Die Steiermark steht im Bann neuer Masernerkrankungen, Ärzte machen in Pressekonferenzen im weißen Kittel besorgte Minen, die Krankenhäuser hängen Zettel an die Türen, damit allfällig Erkrankte nicht arglos in die Warteräume stapfen und Kleinkinder und andere ungeschützte Personen anstecken. Die Politik beschwört – um besorgte Eltern mit dem uncharmanten Wort Impfpflicht nicht zu erschrecken – als Alternative "mehr Aufklärung".  
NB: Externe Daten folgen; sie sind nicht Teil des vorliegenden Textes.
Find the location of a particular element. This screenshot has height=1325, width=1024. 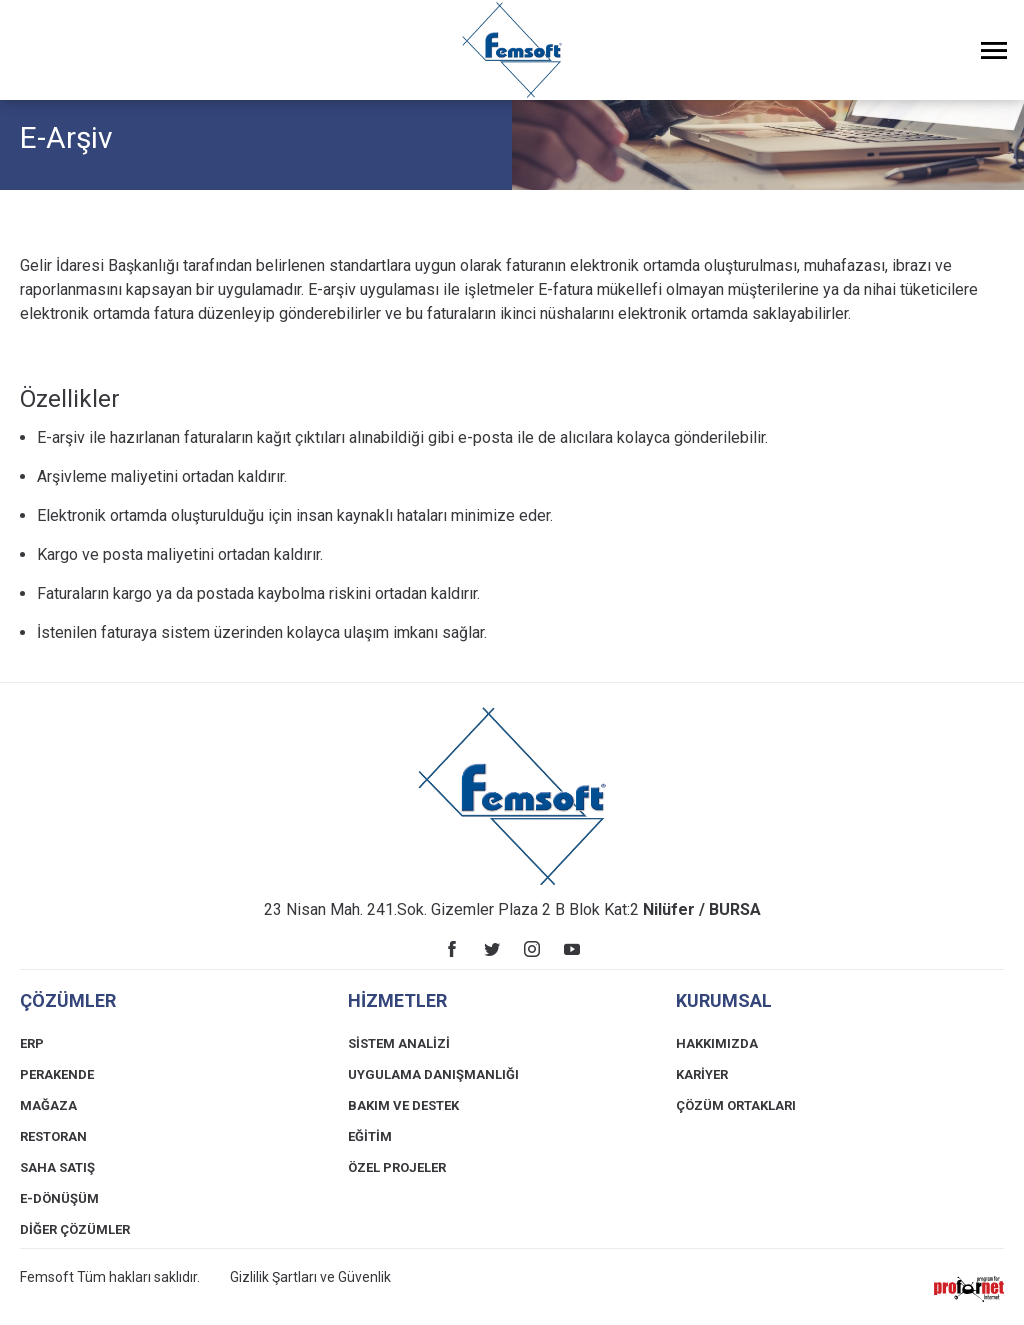 Gizlilik Şartları ve Güvenlik is located at coordinates (310, 1277).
Obskure Workshops im Eltern-Kind-Zentrum Graz 

"Aufklärung" betrieb in Graz bis vor kurzem der Arzt Klaus Bielau. Im Eltern-Kind-Zentrum Graz (Ekiz) hielt er mehrmals Workshops mit dem Titel "Gut geimpft?". Der Titel der Veranstaltungen ist unverdächtig und dennoch irreführend. Bielau macht kein Hehl daraus, die Sache mit den Viren ein wenig entspannter zu sehen als die Kollegen seiner Zunft in den Krankenhäusern der Stadt. Der recht mediengewandte Allgemeinmediziner und Buchautor teilte der Öffentlichkeit schon mal in einem Youtube-Monolog mit, dass noch nie jemand durch Bakterien oder Viren krank geworden ist.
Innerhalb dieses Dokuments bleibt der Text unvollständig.